Увеличить |
Глава XXXII
Однажды
во время моих занятий с мистером Покетом мне принесли письмо, при одном взгляде
на которое я страшно взволновался: почерк на конверте был мне незнаком, но я
тотчас угадал, чья это рука. В начале письма не стояло ни «Дорогой мистер Пип»,
ни «Дорогой Пип», ни «Дорогой сэр», – оно начиналось без всякого
обращения:
«Я
приеду в Лондон послезавтра дневным дилижансом. Кажется, было условлено, что Вы
должны меня встретить? У мисс Хэвишем, во всяком случае, создалось такое
впечатление, и она распорядилась, чтобы я Вам написала. Она посылает Вам поклон.
Эстелла».
Будь у
меня время, я, вероятно, заказал бы себе по этому случаю несколько новых
костюмов; но времени не было, так что пришлось удовольствоваться старыми. Я
мгновенно лишился аппетита и не знал ни минуты покоя до наступления
назначенного дня.
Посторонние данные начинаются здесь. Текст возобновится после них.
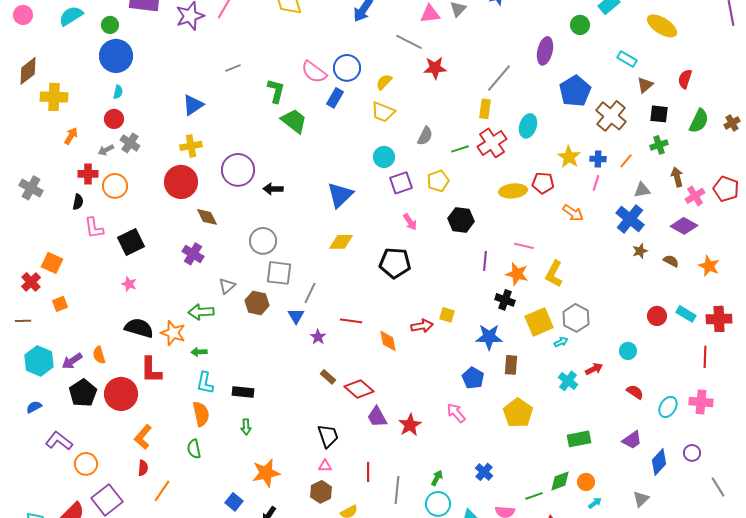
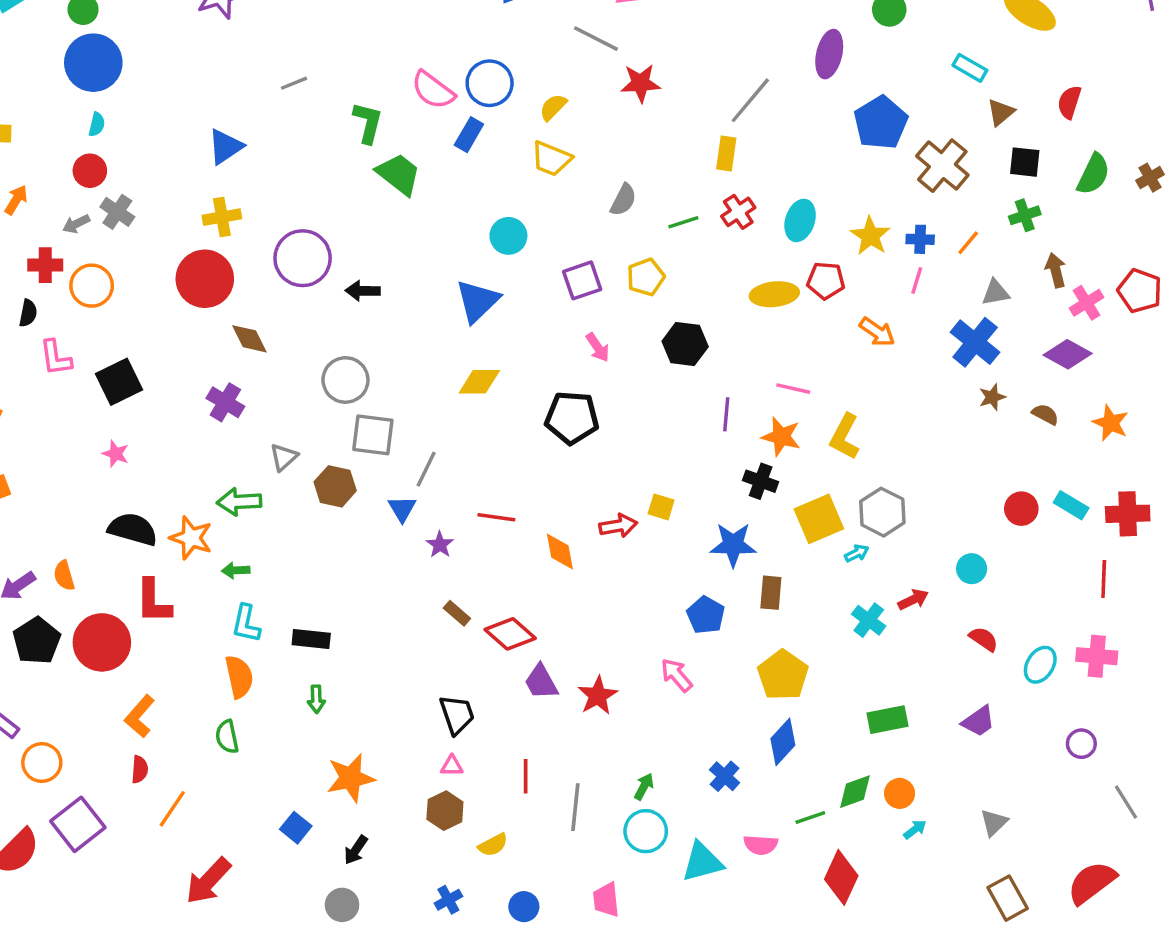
cyan ellipse: (528, 126) -> (800, 220), moved
red cross: (492, 143) -> (738, 212), size x0.7
cyan circle: (384, 157) -> (508, 236), moved
blue diamond: (659, 462) -> (783, 742), moved

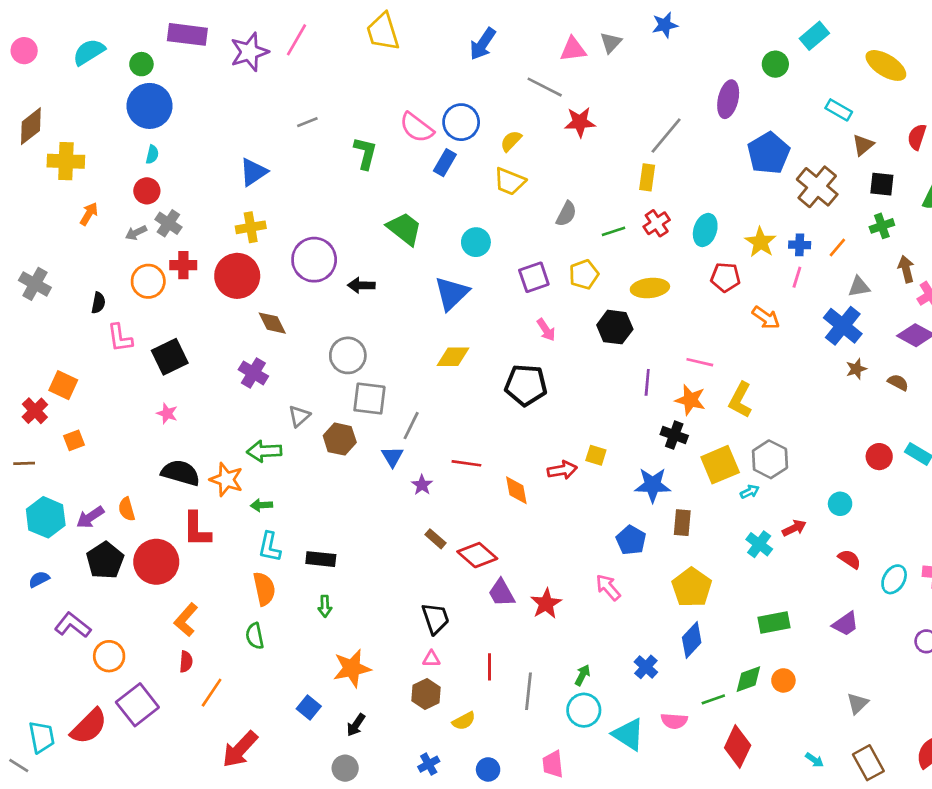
green trapezoid: (399, 174) -> (404, 229), moved
red cross: (45, 265) -> (183, 265), moved
yellow ellipse: (774, 294) -> (650, 288), moved
cyan arrow: (915, 829) -> (814, 760), moved, turned 72
cyan triangle: (702, 862) -> (628, 734), turned 48

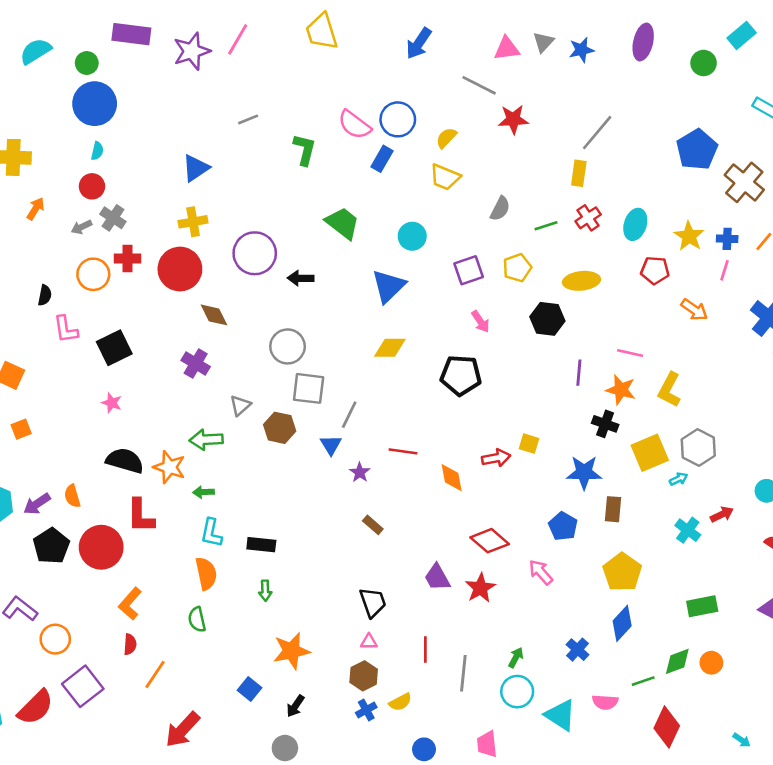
blue star: (665, 25) -> (581, 50), moved
purple ellipse: (728, 99) -> (643, 42), moved
red diamond: (477, 555) -> (490, 541), moved
blue cross: (429, 764) -> (366, 710), moved

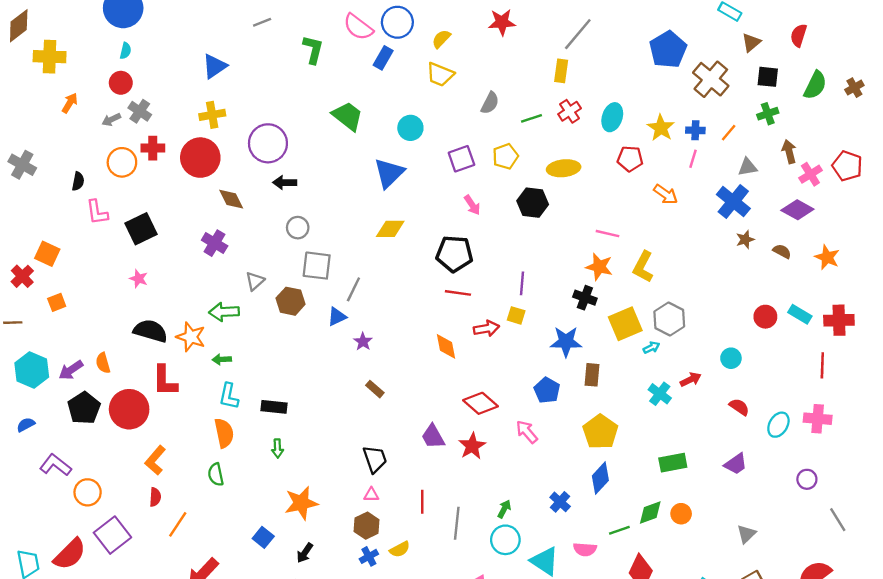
black arrow: (301, 278) -> (285, 182), moved
gray circle: (288, 346) -> (298, 228), size x0.7
purple line: (579, 373) -> (522, 283), moved
blue triangle: (331, 445) -> (337, 317), turned 36
red line: (403, 451) -> (458, 293), moved

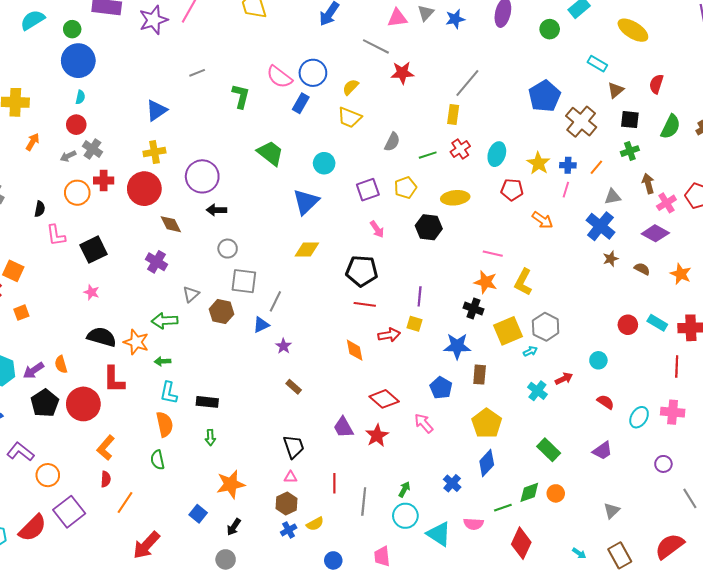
green rectangle: (673, 463) -> (549, 450), turned 55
Впрочем, и в этот день волнение мое не улеглось, а напротив,
возросло еще больше, и я начал кружить около почтового двора на углу Вуд-стрит
и Чипсайда чуть ли не раньше, чем дилижанс отъехал от «Синего Кабана». Я прекрасно
это знал, но все же чувствовал, что на всякий случай мне следует наведываться на
почтовый двор по крайней мере каждые пять минут; и в таком сумасшедшем
состоянии я уже провел полчаса из тех четырех или пяти часов, которые мне
предстояло здесь прождать, как вдруг увидел перед собой Уэммика.
– А-а,
мистер Пип! – сказал он. – Мое почтенье! Вот не думал, что вы можете
выбрать для прогулок эти места.
Я
объяснил, что должен встретить почтовую карету, и справился, как дела в замке и
как здоровье Престарелого.
– Благодарю
вас, все обстоит превосходно, – сказал Уэммик, – а Престарелый так
прямо цветет. Скоро ему исполнится восемьдесят два года. Я подумываю о том,
чтобы произвести в его честь салют – восемьдесят два выстрела, – если
только соседи не будут против и если моя пушка выдержит. Впрочем, это разговор
не для Лондона. Как вы думаете, куда я иду?
– В
контору, – сказал я, потому что он явно шел в том направлении.
– Вы
почти угадали, – сказал Уэммик. – Я иду в Ньюгет. У нас сейчас на
очереди дело о хищении в банке; я уже заглянул по дороге на место действия, а
теперь должен кое о чем побеседовать с нашим клиентом.
– Ваш
клиент и совершил хищение? – спросил я.
– Что
вы, господь с вами, – ответил Уэммик необычайно сухо. – Но его в этом
обвиняют. Обвинить можно кого угодно. С тем же успехом могли бы обвинить и вас
и меня.
– Но
ведь не обвинили, – заметил я.
– Ого! –
сказал Уэммик, легонько ткнув меня в грудь указательным пальцем. – С вами,
мистер Пип, надо держать ухо востро. Может, хотите зайти в Ньюгет? Время у вас
есть?
У меня
было так много времени, что его предложение пришлось как нельзя более кстати, несмотря
на то что оно вынуждало меня отказаться от намерения не сводить глаз с конторы
дилижансов. Смущенно пробормотав, что я только выясню, успею ли проводить его,
я зашел на почтовый двор и долго испытывал терпение тамошнего клерка, пока не
узнал совершенно точно, начиная с какой минуты можно ожидать прибытия
дилижанса, – хотя знал это не хуже его. Потом я вернулся к мистеру
Уэммику, посмотрел на часы, притворно удивился, что еще так рано, и принял его
приглашение.
Очень
скоро мы достигли Ньюгета и через караульную, на голых стенах которой рядом с
тюремными правилами висело несколько пар кандалов, прошли во внутренний двор. В
то время тюрьмы были в большом небрежении: еще далеко было до того чрезмерного
крена в обратную сторону, какой обычно вызывается общественными
злоупотреблениями и служит самым тяжким и долгим возмездием за прошлые грехи.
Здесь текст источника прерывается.